What you should do> Using the records below, quote only the span that opens with the line containing "בטאת בעולם הכשר?" and closes with the line containing "מציעה בכל עונה, ולא על מה שזמין במכולות כל", exactly and inclusively.

Study material below:

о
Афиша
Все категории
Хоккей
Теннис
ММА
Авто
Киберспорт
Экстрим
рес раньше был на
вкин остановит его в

End of Study material.
Study material below:

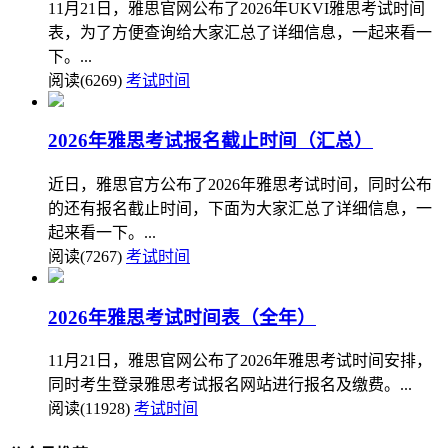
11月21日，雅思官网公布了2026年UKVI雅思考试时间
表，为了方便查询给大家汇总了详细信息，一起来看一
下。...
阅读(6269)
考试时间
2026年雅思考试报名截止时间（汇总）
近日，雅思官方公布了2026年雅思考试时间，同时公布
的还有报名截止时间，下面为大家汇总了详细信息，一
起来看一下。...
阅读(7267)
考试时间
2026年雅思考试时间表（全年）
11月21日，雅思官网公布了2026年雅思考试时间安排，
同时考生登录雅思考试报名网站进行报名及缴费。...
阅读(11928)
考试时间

End of Study material.
Study material below:

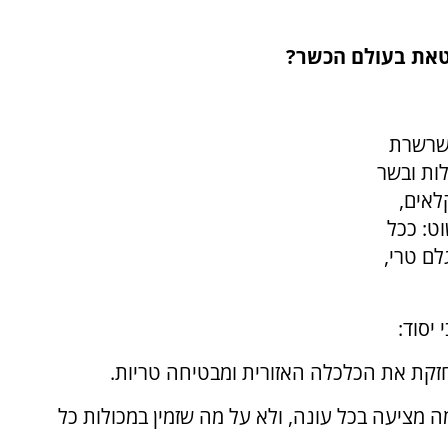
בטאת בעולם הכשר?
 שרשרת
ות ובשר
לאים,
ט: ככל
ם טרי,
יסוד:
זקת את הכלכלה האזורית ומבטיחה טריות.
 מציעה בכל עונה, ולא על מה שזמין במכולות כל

End of Study material.

Written solution>
בטאת בעולם הכשר?
 שרשרת
ות ובשר
לאים,
ט: ככל
ם טרי,
יסוד:
זקת את הכלכלה האזורית ומבטיחה טריות.
 מציעה בכל עונה, ולא על מה שזמין במכולות כל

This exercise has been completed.